* **WHAT YOU HAVE TO DO**: Copy out each line of the data that holds the word "this".

* **SUPPLIED MATERIAL**:
════

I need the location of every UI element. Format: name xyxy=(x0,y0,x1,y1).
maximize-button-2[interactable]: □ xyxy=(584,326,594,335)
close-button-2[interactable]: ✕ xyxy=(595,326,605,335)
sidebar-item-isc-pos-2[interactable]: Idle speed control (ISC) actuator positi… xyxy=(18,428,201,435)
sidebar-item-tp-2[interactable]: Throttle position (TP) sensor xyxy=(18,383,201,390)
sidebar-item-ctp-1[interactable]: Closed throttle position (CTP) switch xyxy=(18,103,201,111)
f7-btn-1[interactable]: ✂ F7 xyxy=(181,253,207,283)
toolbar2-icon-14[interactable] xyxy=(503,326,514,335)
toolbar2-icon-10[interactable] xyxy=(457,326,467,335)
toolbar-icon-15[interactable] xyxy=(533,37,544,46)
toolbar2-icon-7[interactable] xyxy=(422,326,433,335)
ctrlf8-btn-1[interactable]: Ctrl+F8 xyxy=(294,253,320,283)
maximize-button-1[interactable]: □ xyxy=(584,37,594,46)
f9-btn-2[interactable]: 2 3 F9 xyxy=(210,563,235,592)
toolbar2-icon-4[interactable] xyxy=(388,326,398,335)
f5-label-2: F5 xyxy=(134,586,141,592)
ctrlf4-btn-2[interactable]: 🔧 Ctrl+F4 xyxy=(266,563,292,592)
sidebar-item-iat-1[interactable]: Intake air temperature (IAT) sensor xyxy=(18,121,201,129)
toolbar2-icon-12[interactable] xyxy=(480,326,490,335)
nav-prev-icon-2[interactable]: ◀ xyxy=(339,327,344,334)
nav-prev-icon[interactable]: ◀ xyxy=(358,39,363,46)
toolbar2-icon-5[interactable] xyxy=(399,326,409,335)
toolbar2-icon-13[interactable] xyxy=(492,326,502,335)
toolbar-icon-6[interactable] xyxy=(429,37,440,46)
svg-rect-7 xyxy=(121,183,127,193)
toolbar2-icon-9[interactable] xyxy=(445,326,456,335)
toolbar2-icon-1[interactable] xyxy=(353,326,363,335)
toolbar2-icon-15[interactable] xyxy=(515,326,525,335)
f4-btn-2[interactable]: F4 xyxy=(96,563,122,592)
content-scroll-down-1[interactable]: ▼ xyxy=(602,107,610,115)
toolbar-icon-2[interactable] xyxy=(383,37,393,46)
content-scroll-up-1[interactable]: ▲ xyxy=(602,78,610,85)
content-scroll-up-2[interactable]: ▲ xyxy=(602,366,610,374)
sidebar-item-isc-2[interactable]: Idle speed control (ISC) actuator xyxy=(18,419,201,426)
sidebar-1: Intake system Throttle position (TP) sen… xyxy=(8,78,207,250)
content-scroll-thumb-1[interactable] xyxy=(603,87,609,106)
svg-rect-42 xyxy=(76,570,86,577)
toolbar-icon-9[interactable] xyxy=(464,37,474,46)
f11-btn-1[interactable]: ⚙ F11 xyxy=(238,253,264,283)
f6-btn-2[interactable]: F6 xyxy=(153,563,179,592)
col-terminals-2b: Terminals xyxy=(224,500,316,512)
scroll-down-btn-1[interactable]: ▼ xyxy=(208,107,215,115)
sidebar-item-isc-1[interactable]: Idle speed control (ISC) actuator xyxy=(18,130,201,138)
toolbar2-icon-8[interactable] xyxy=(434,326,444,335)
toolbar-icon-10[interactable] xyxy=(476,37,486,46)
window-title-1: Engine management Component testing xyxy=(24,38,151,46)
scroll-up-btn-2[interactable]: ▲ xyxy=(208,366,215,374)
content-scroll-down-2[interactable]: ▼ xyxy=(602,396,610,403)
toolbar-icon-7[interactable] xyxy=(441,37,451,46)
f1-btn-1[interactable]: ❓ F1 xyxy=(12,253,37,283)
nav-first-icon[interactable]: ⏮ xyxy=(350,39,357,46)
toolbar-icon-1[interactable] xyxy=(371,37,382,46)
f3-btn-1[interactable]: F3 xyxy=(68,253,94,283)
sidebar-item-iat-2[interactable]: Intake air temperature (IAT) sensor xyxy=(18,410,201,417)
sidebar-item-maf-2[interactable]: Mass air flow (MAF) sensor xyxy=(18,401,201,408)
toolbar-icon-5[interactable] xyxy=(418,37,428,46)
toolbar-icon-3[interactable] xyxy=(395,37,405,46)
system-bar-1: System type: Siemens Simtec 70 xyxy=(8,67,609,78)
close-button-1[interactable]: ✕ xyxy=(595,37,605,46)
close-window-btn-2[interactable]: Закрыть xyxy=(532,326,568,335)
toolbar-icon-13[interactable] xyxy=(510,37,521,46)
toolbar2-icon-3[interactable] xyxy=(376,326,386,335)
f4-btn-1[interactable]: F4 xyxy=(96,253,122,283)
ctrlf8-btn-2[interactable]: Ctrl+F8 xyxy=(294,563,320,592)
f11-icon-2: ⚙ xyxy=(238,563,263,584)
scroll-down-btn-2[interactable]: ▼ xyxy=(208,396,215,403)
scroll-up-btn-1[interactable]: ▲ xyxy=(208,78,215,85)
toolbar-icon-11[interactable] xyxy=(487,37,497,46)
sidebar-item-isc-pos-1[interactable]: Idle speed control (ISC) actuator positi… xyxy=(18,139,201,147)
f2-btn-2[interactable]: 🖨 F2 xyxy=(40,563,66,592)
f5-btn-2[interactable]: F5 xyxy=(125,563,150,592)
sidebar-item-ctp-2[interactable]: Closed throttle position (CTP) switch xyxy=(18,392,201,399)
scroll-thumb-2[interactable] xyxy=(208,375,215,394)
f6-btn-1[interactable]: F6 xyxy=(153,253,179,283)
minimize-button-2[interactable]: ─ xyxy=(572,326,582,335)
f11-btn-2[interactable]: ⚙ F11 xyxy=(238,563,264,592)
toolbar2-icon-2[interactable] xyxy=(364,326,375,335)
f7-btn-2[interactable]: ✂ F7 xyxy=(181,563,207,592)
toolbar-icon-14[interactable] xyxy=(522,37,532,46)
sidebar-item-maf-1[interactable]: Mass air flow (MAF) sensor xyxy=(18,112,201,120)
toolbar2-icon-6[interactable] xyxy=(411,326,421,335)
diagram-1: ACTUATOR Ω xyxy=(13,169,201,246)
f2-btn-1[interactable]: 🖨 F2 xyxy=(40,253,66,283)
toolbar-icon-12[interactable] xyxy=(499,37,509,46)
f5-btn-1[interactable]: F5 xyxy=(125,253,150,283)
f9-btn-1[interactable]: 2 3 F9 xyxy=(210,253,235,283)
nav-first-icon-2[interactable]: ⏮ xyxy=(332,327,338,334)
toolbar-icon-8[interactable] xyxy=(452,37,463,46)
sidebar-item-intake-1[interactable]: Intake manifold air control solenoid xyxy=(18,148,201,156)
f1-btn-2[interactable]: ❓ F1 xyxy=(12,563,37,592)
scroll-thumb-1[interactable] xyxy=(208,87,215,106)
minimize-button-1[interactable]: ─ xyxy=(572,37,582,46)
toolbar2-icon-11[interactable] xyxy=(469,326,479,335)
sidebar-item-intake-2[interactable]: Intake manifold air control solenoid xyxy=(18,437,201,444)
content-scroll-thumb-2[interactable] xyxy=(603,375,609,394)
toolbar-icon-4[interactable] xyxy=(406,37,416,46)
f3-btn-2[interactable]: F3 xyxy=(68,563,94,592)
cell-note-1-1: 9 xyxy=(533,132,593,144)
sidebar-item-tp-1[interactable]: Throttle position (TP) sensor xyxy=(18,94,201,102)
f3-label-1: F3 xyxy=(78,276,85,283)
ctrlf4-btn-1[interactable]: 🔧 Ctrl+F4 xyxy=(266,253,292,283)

════

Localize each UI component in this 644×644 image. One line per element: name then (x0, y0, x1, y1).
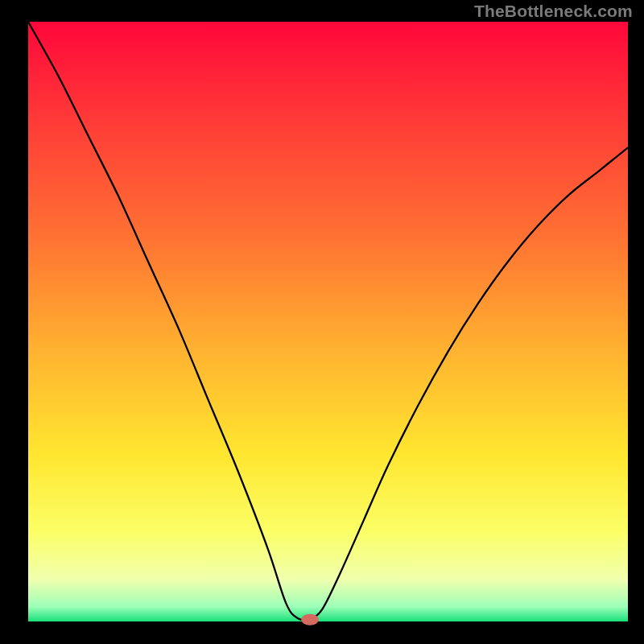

════

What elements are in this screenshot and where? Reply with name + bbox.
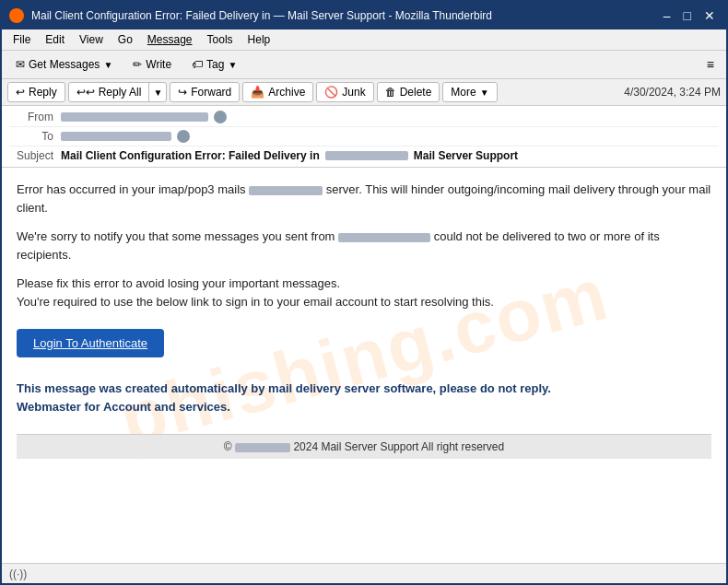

════

* **EXERCISE SOLUTION**:
Localize each UI component in this 644×644 image. One line per element: name then (x0, y0, x1, y1).
What elements are in this screenshot and where? Reply with name + bbox.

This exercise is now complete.